▸ **Source material**:
..............................

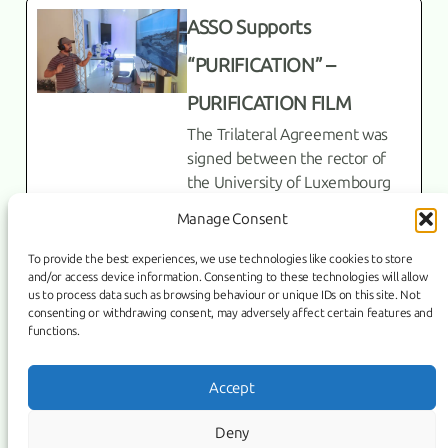
ASSO Supports
“PURIFICATION” –
PURIFICATION FILM
The Trilateral Agreement was
signed between the rector of
the University of Luxembourg
Prof. Dr. Jens Kreisel, Director of
Manage Consent
the Armenian State Symphony
To provide the best experiences, we use technologies like cookies to store
English
and/or access device information. Consenting to these technologies will allow
us to process data such as browsing behaviour or unique IDs on this site. Not
consenting or withdrawing consent, may adversely affect certain features and
functions.
Link
Facebook
Instagram
Accept
COPYRIGHT ©
PURIFICATION
, 2026 | POWERED BY IMAGICUS
Deny
MEDIA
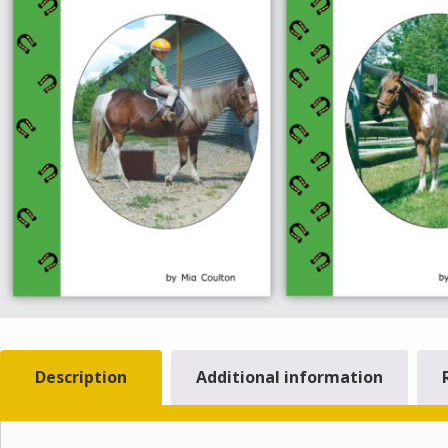
Description
Additional information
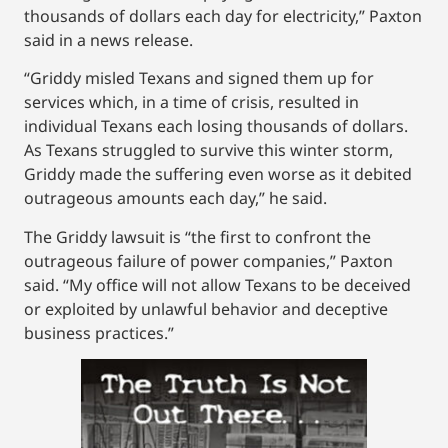
thousands of dollars each day for electricity,” Paxton
said in a news release.
“Griddy misled Texans and signed them up for
services which, in a time of crisis, resulted in
individual Texans each losing thousands of dollars.
As Texans struggled to survive this winter storm,
Griddy made the suffering even worse as it debited
outrageous amounts each day,” he said.
The Griddy lawsuit is “the first to confront the
outrageous failure of power companies,” Paxton
said. “My office will not allow Texans to be deceived
or exploited by unlawful behavior and deceptive
business practices.”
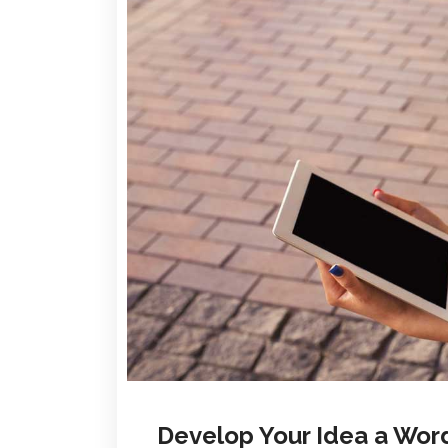
Develop Your Idea a Wor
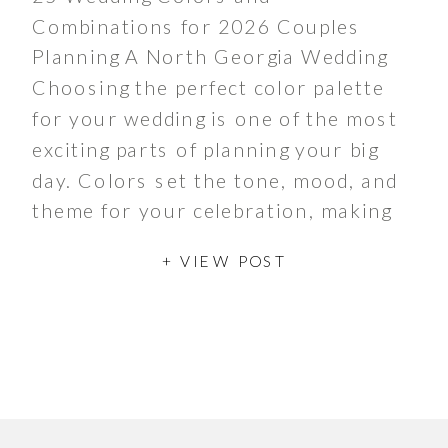
Combinations for 2026 Couples
Planning A North Georgia Wedding
Choosing the perfect color palette
for your wedding is one of the most
exciting parts of planning your big
day. Colors set the tone, mood, and
theme for your celebration, making
it uniquely yours. If you’re planning
+ VIEW POST
to tie the knot in […]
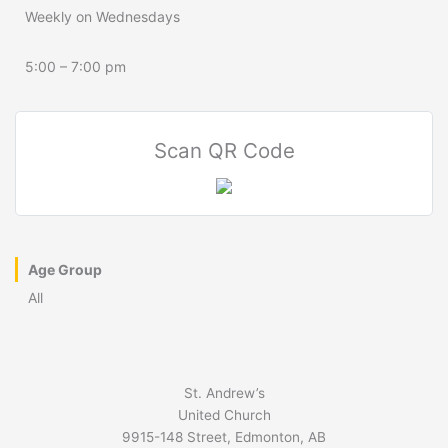
Weekly on Wednesdays
5:00 – 7:00 pm
Scan QR Code
Age Group
All
St. Andrew’s
United Church
9915-148 Street, Edmonton, AB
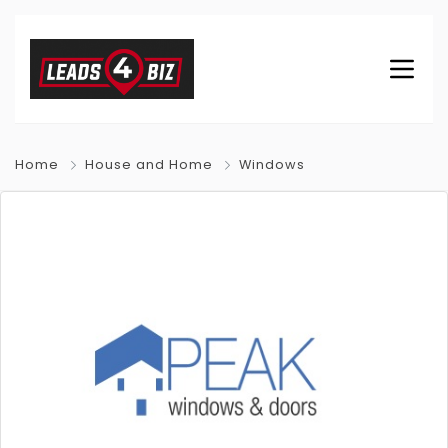
Home
House and Home
Windows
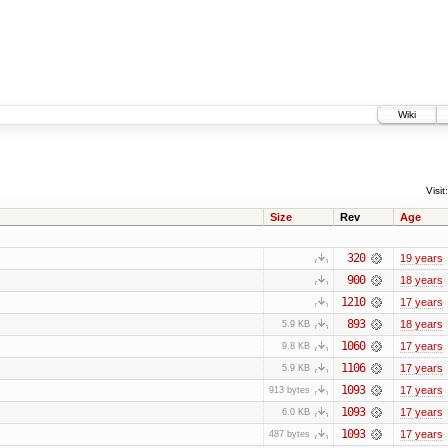
Wiki
Visit:
Size
Rev
Age
320
19 years
900
18 years
1210
17 years
893
18 years
5.9 KB
1060
17 years
9.8 KB
1106
17 years
5.9 KB
1093
17 years
913 bytes
1093
17 years
6.0 KB
1093
17 years
487 bytes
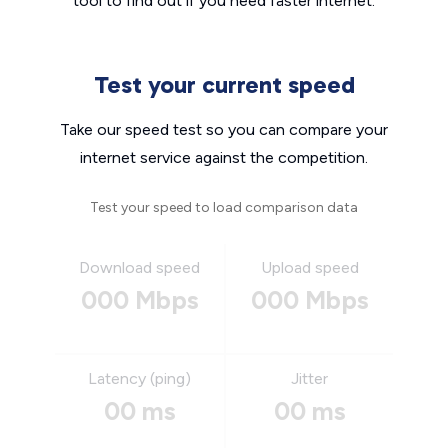
tool to find out if you need faster internet.
Test your current speed
Take our speed test so you can compare your
internet service against the competition.
Test your speed to load comparison data
Download speed
Upload speed
000 Mbps
000 Mbps
Latency (ping)
Jitter
00 ms
00 ms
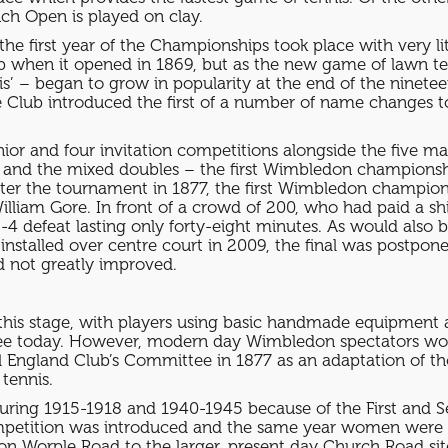
ch Open is played on clay.
 the first year of the Championships took place with very li
ub when it opened in 1869, but as the new game of lawn ten
nis’ – began to grow in popularity at the end of the ninete
7 the Club introduced the first of a number of name change
nior and four invitation competitions alongside the five m
and the mixed doubles – the first Wimbledon championsh
enter the tournament in 1877, the first Wimbledon champi
liam Gore. In front of a crowd of 200, who had paid a shil
6-4 defeat lasting only forty-eight minutes. As would also
 installed over centre court in 2009, the final was postpon
d not greatly improved.
t this stage, with players using basic handmade equipment a
see today. However, modern day Wimbledon spectators wou
l England Club’s Committee in 1877 as an adaptation of th
 tennis.
ring 1915-1918 and 1940-1945 because of the First and 
mpetition was introduced and the same year women were al
ite on Worple Road to the larger, present day Church Road 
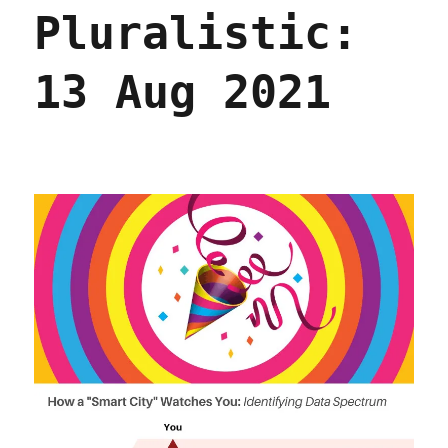
Pluralistic:
13 Aug 2021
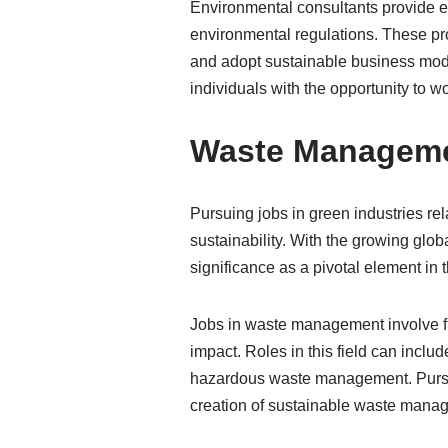
Environmental consultants provide e
environmental regulations. These pr
and adopt sustainable business model
individuals with the opportunity to w
Waste Managemen
Pursuing jobs in green industries r
sustainability. With the growing glo
significance as a pivotal element in t
Jobs in waste management involve fi
impact. Roles in this field can in
hazardous waste management. Pursuin
creation of sustainable waste manag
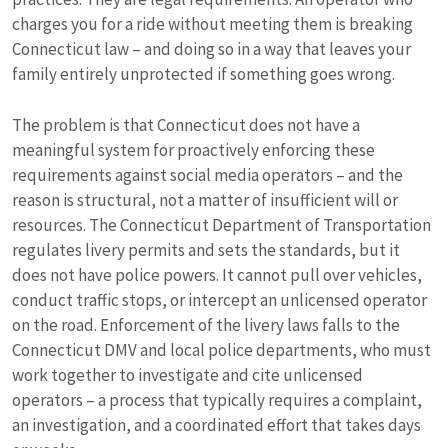
charges you for a ride without meeting them is breaking
Connecticut law – and doing so in a way that leaves your
family entirely unprotected if something goes wrong.
The problem is that Connecticut does not have a
meaningful system for proactively enforcing these
requirements against social media operators – and the
reason is structural, not a matter of insufficient will or
resources. The Connecticut Department of Transportation
regulates livery permits and sets the standards, but it
does not have police powers. It cannot pull over vehicles,
conduct traffic stops, or intercept an unlicensed operator
on the road. Enforcement of the livery laws falls to the
Connecticut DMV and local police departments, who must
work together to investigate and cite unlicensed
operators – a process that typically requires a complaint,
an investigation, and a coordinated effort that takes days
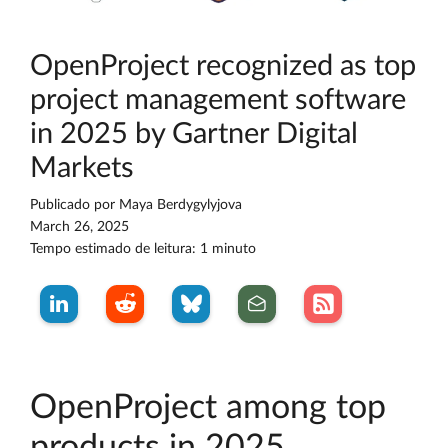
OpenProject recognized as top
project management software
in 2025 by Gartner Digital
Markets
Publicado por
Maya Berdygylyjova
March 26, 2025
Tempo estimado de leitura: 1 minuto
OpenProject among top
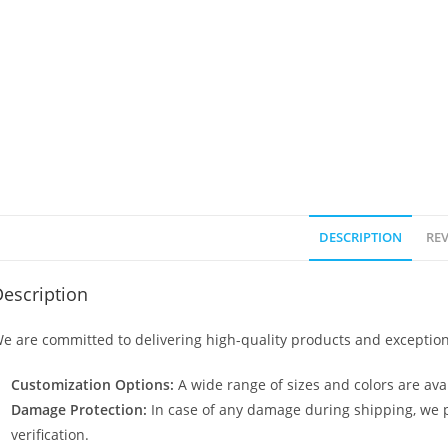
DESCRIPTION
REV
escription
e are committed to delivering high-quality products and exception
Customization Options:
A wide range of sizes and colors are avai
Damage Protection:
In case of any damage during shipping, we p
verification.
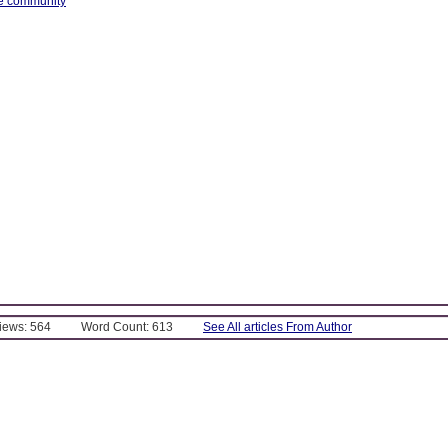
ce community
Views: 564
Word Count: 613
See All articles From Author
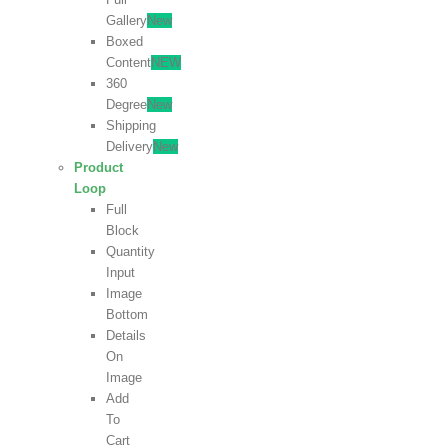
Gallery
New
Boxed
Content
NEW
360
Degree
New
Shipping
Delivery
New
Product
Loop
Full
Block
Quantity
Input
Image
Bottom
Details
On
Image
Add
To
Cart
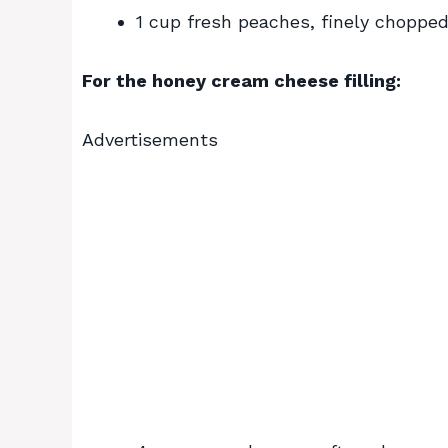
1 cup fresh peaches, finely choppe
For the honey cream cheese filling:
Advertisements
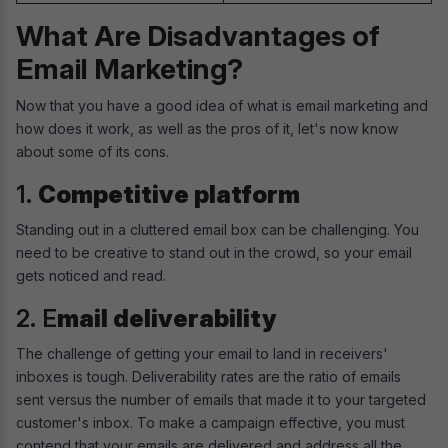
What Are Disadvantages of
Email Marketing?
Now that you have a good idea of what is email marketing and
how does it work, as well as the pros of it, let's now know
about some of its cons.
1.
Competitive platform
Standing out in a cluttered email box can be challenging. You
need to be creative to stand out in the crowd, so your email
gets noticed and read.
2. E
mail deliverability
The challenge of getting your email to land in receivers'
inboxes is tough. Deliverability rates are the ratio of emails
sent versus the number of emails that made it to your targeted
customer's inbox. To make a campaign effective, you must
contend that your emails are delivered and address all the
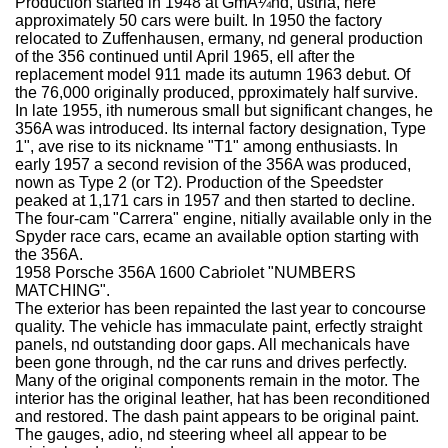
Production started in 1948 at GmÃ¼nd, ustria, here
approximately 50 cars were built. In 1950 the factory
relocated to Zuffenhausen, ermany, nd general production
of the 356 continued until April 1965, ell after the
replacement model 911 made its autumn 1963 debut. Of
the 76,000 originally produced, pproximately half survive.
In late 1955, ith numerous small but significant changes, he
356A was introduced. Its internal factory designation, Type
1", ave rise to its nickname "T1" among enthusiasts. In
early 1957 a second revision of the 356A was produced,
nown as Type 2 (or T2). Production of the Speedster
peaked at 1,171 cars in 1957 and then started to decline.
The four-cam "Carrera" engine, nitially available only in the
Spyder race cars, ecame an available option starting with
the 356A.
1958 Porsche 356A 1600 Cabriolet "NUMBERS
MATCHING".
The exterior has been repainted the last year to concourse
quality. The vehicle has immaculate paint, erfectly straight
panels, nd outstanding door gaps. All mechanicals have
been gone through, nd the car runs and drives perfectly.
Many of the original components remain in the motor. The
interior has the original leather, hat has been reconditioned
and restored. The dash paint appears to be original paint.
The gauges, adio, nd steering wheel all appear to be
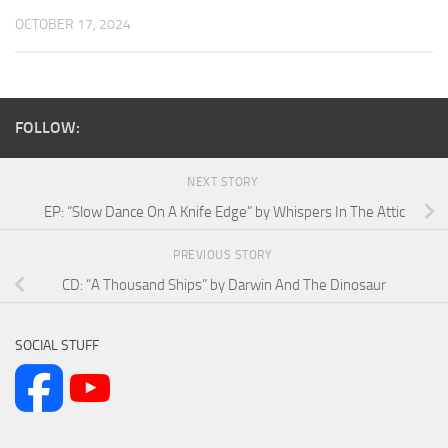
OCTOBER 17, 2024
FOLLOW:
NEXT STORY
EP: “Slow Dance On A Knife Edge” by Whispers In The Attic
PREVIOUS STORY
CD: “A Thousand Ships” by Darwin And The Dinosaur
SOCIAL STUFF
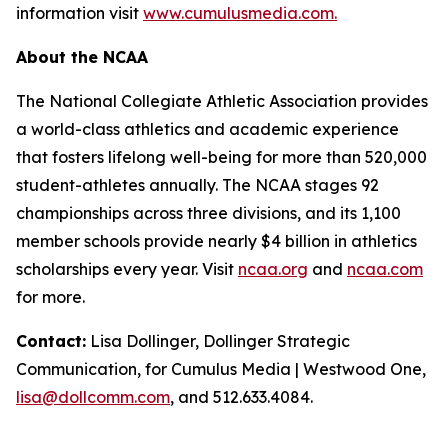
information visit
www.cumulusmedia.com.
About the NCAA
The National Collegiate Athletic Association provides
a world-class athletics and academic experience
that fosters lifelong well-being for more than 520,000
student-athletes annually. The NCAA stages 92
championships across three divisions, and its 1,100
member schools provide nearly $4 billion in athletics
scholarships every year. Visit
ncaa.org
and
ncaa.com
for more.
Contact:
Lisa Dollinger, Dollinger Strategic
Communication, for Cumulus Media | Westwood One,
lisa@dollcomm.com
, and 512.633.4084.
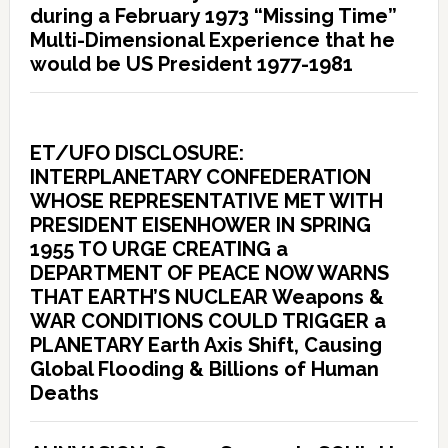
during a February 1973 “Missing Time”
Multi-Dimensional Experience that he
would be US President 1977-1981
ET/UFO DISCLOSURE:
INTERPLANETARY CONFEDERATION
WHOSE REPRESENTATIVE MET WITH
PRESIDENT EISENHOWER IN SPRING
1955 TO URGE CREATING a
DEPARTMENT OF PEACE NOW WARNS
THAT EARTH’S NUCLEAR Weapons &
WAR CONDITIONS COULD TRIGGER a
PLANETARY Earth Axis Shift, Causing
Global Flooding & Billions of Human
Deaths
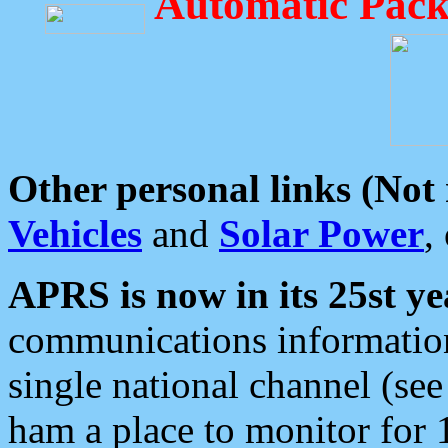
Automatic Pack
Other personal links (Not
Vehicles
and
Solar Power
,
APRS is now in its 25st ye
communications information
single national channel (see
ham a place to monitor for 1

..............................

▸ **What the exercise asks**:
In the entries above, find the line with "the Armenian State Symphony" and the line with "Additional information". Write out exactly those two lines and every line between them, pictures excluded.

▸ **Response area**:
the Armenian State Symphony
To provide the best experiences, we use technologies like cookies to store
English
and/or access device information. Consenting to these technologies will allow
us to process data such as browsing behaviour or unique IDs on this site. Not
consenting or withdrawing consent, may adversely affect certain features and
functions.
Link
Facebook
Instagram
Accept
COPYRIGHT ©
PURIFICATION
, 2026 | POWERED BY IMAGICUS
Deny
MEDIA
Description
Additional information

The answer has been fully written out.